In Reviews

August 12th, 2015




It started to nibble at the back of my mind, and I couldn’t help thinking about the new film Digging for Fire after watching it. Directed by Joe Swanberg, it is a meandering story about a 30-something married couple complete with sporadic hidden messages about love. On the surface, it can be viewed as just another one of Swanberg’s usual films with his cast of “mumblecore” faces acting for the camera with not much purpose, and certainly dictating nothing in the shape of a script. Yet, something this time seems more put together. Tim (Jake Johnson), Lee (Rosemarie DeWitt) and their son Jude (played by Swanberg’s scene stealing son of the same name) get away for a vacation to house sit in the California hills. When Lee’s parents are available to babysit, it gives the couple a chance to have separate nights of their own that include Tim getting drunk with friends, digging up old bones in the backyard, and putting their marriage to the test.

When they arrive to the house, there is an eagerness in Tim to visit his childish side and dig around in the dirt on a hill in the backyard. When he finds a gun and a human bone, he instantly wants to keep digging and discover what could be the reason behind this discovery. There’s got to be more stuff back there right? Lee, on the other hand, wants nothing to do with it. Her idea of the vacation was resting, swimming in the pool, and enjoying some romantic time with her husband. Instead, the two of them will venture out on paths that will challenge their marriage and discover what it means to be a grown up with kids.

The style of Swanberg’s films have been hard to become comfortable with. The style of “mumblecore” (if you don’t already know) consists of the actors improvising their lines instead of giving them an actual written script. This leads to incoherent stutters and babbles. He dealt with hipster romances in Drinking Buddies, which was a charming film, and then dealt with family members that refuse to grow up in the non-stop rambling of last years dreadful film, Happy Christmas (#6 on’s 2014 Worst Movies of the Year list). In Digging for Fire, which Swanberg co-wrote with Johnson, there is a bit more direction and buried beneath the conversations is a relatable theme for our two characters. Like many couples that have been married for a few years and have a child, they may begin to wonder about what they are missing, is there is more out there in life?

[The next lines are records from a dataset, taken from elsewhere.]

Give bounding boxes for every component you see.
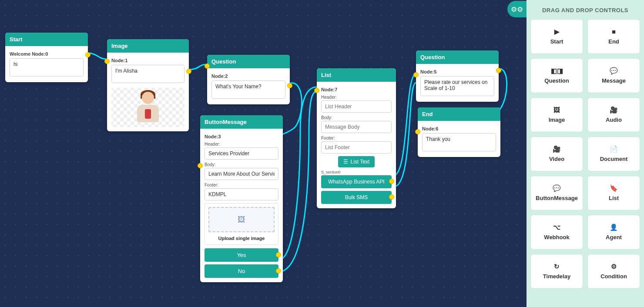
question-icon: ◧◨: [551, 67, 563, 74]
node-title: Question: [416, 50, 499, 64]
image-placeholder-icon: 🖼: [238, 215, 245, 224]
control-agent[interactable]: 👤Agent: [588, 215, 640, 249]
body-label: Body:: [321, 115, 392, 120]
node-title: End: [418, 107, 500, 121]
list-icon: ☰: [343, 159, 348, 165]
question-text-input[interactable]: [211, 80, 285, 99]
upload-caption: Upload single image: [208, 236, 275, 241]
control-webhook[interactable]: ⌥Webhook: [531, 215, 583, 249]
control-buttonmessage[interactable]: 💬ButtonMessage: [531, 176, 583, 210]
output-port[interactable]: [186, 69, 191, 74]
list-icon: 🔖: [610, 185, 618, 191]
condition-icon: ⚙: [611, 263, 617, 270]
control-label: Video: [549, 156, 564, 162]
list-footer-input[interactable]: [321, 141, 392, 154]
node-id-label: Welcome Node:0: [10, 51, 84, 57]
control-document[interactable]: 📄Document: [588, 137, 640, 171]
input-port[interactable]: [104, 59, 110, 64]
output-port[interactable]: [287, 83, 292, 88]
node-list[interactable]: List Node:7 Header: Body: Footer: ☰ List…: [317, 68, 396, 208]
option-yes-button[interactable]: Yes: [205, 248, 278, 262]
control-label: Audio: [606, 117, 622, 123]
control-label: End: [608, 38, 619, 45]
gears-icon: ⚙⚙: [511, 5, 523, 13]
list-header-input[interactable]: [321, 100, 392, 113]
control-audio[interactable]: 🎥Audio: [588, 98, 640, 132]
end-icon: ■: [612, 28, 616, 35]
node-question-2[interactable]: Question Node:5: [416, 50, 499, 102]
control-label: Message: [602, 77, 626, 84]
control-label: ButtonMessage: [536, 195, 578, 201]
node-buttonmessage[interactable]: ButtonMessage Node:3 Header: Body: Foote…: [200, 115, 283, 282]
option-no-button[interactable]: No: [205, 264, 278, 278]
sidebar-title: DRAG AND DROP CONTROLS: [531, 0, 640, 20]
control-label: Image: [549, 117, 565, 123]
webhook-icon: ⌥: [553, 224, 560, 230]
start-icon: ▶: [554, 28, 560, 35]
node-id-label: Node:2: [211, 73, 285, 79]
control-message[interactable]: 💬Message: [588, 59, 640, 93]
image-preview[interactable]: [111, 88, 184, 127]
output-port-opt1[interactable]: [389, 179, 394, 184]
input-port[interactable]: [413, 72, 419, 77]
control-start[interactable]: ▶Start: [531, 20, 583, 53]
control-label: Start: [550, 38, 564, 45]
output-port[interactable]: [496, 68, 501, 73]
control-condition[interactable]: ⚙Condition: [588, 254, 640, 288]
node-title: Question: [207, 55, 290, 68]
image-caption-input[interactable]: [111, 65, 184, 83]
control-timedelay[interactable]: ↻Timedelay: [531, 254, 583, 288]
node-start[interactable]: Start Welcome Node:0: [5, 33, 88, 82]
control-label: Timedelay: [543, 273, 570, 280]
section-label: S_section0: [321, 170, 392, 174]
footer-label: Footer:: [205, 183, 278, 187]
control-question[interactable]: ◧◨Question: [531, 59, 583, 93]
list-option-bulksms[interactable]: Bulk SMS: [321, 191, 392, 204]
output-port[interactable]: [85, 52, 91, 57]
message-icon: 💬: [610, 67, 618, 74]
input-port[interactable]: [198, 163, 203, 168]
input-port[interactable]: [314, 88, 319, 93]
body-input[interactable]: [205, 168, 278, 180]
node-title: ButtonMessage: [200, 115, 283, 129]
header-input[interactable]: [205, 147, 278, 160]
image-upload-area[interactable]: 🖼 Upload single image: [205, 203, 278, 245]
node-id-label: Node:1: [111, 58, 184, 63]
input-port[interactable]: [415, 129, 420, 134]
node-title: List: [317, 68, 396, 82]
control-list[interactable]: 🔖List: [588, 176, 640, 210]
question-text-input[interactable]: [420, 76, 494, 96]
node-image[interactable]: Image Node:1: [107, 39, 189, 131]
image-icon: 🖼: [553, 107, 560, 113]
control-label: Question: [544, 77, 569, 84]
control-label: Condition: [600, 273, 627, 280]
start-message-input[interactable]: [10, 58, 84, 77]
list-option-whatsapp[interactable]: WhatsApp Business API: [321, 175, 392, 188]
timedelay-icon: ↻: [554, 263, 560, 270]
output-port-yes[interactable]: [276, 252, 281, 257]
list-text-button[interactable]: ☰ List Text: [338, 156, 375, 167]
list-body-input[interactable]: [321, 121, 392, 133]
node-title: Start: [5, 33, 88, 46]
document-icon: 📄: [610, 146, 618, 152]
input-port[interactable]: [205, 63, 210, 69]
control-video[interactable]: 🎥Video: [531, 137, 583, 171]
output-port-opt2[interactable]: [389, 194, 394, 200]
audio-icon: 🎥: [610, 107, 618, 113]
header-label: Header:: [321, 95, 392, 100]
control-end[interactable]: ■End: [588, 20, 640, 53]
end-message-input[interactable]: [422, 133, 496, 151]
node-question-1[interactable]: Question Node:2: [207, 55, 290, 104]
output-port-no[interactable]: [276, 268, 281, 274]
footer-input[interactable]: [205, 188, 278, 200]
canvas-settings-button[interactable]: ⚙⚙: [507, 1, 527, 17]
node-id-label: Node:3: [205, 134, 278, 139]
control-label: Document: [600, 156, 628, 162]
node-end[interactable]: End Node:6: [418, 107, 500, 157]
flow-canvas[interactable]: ⚙⚙ Start Welcome Node:0 Image Node:1 Que…: [0, 0, 527, 307]
video-icon: 🎥: [553, 146, 561, 152]
control-image[interactable]: 🖼Image: [531, 98, 583, 132]
node-id-label: Node:7: [321, 87, 392, 92]
node-id-label: Node:5: [420, 69, 494, 74]
buttonmessage-icon: 💬: [553, 185, 561, 191]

Lee decides to visit a friend (Melanie Lynskey), and even though this trip was to allow Tim to focus and get the family taxes done, he instead invites his friends Phil (Mike Birbiglia of Orange is the New Black), Paul (Steve Berg), and Ray (Sam Rockwell) over for drinks and digging. The digging leads to more discoveries in the ground, but it is more of a distraction from the sexual tension from Ray’s lady-friends Alicia (Anna Kendrick from Cake) and Max (Brie Larson). While Tim tries to stay away from the temptation of Max’s youth and energy, it is Lee who’s temptation comes from a black leather jacket wearing mystery man at the bar named Ben (Orlando Bloom, looking his Guess Jean Ad best).

This is in many ways Swanberg’s “mumblecore” version of Eyes Wide Shut. Although a script is something that would have helped his characters sound more articulate, he at least gives his audience a relationship to root for. And you certainly can’t blame Swanberg for sticking to his auteur style. Digging for Fire is, if anything, Swanberg’s best film to date. I enjoyed finding what’s buried beneath his style.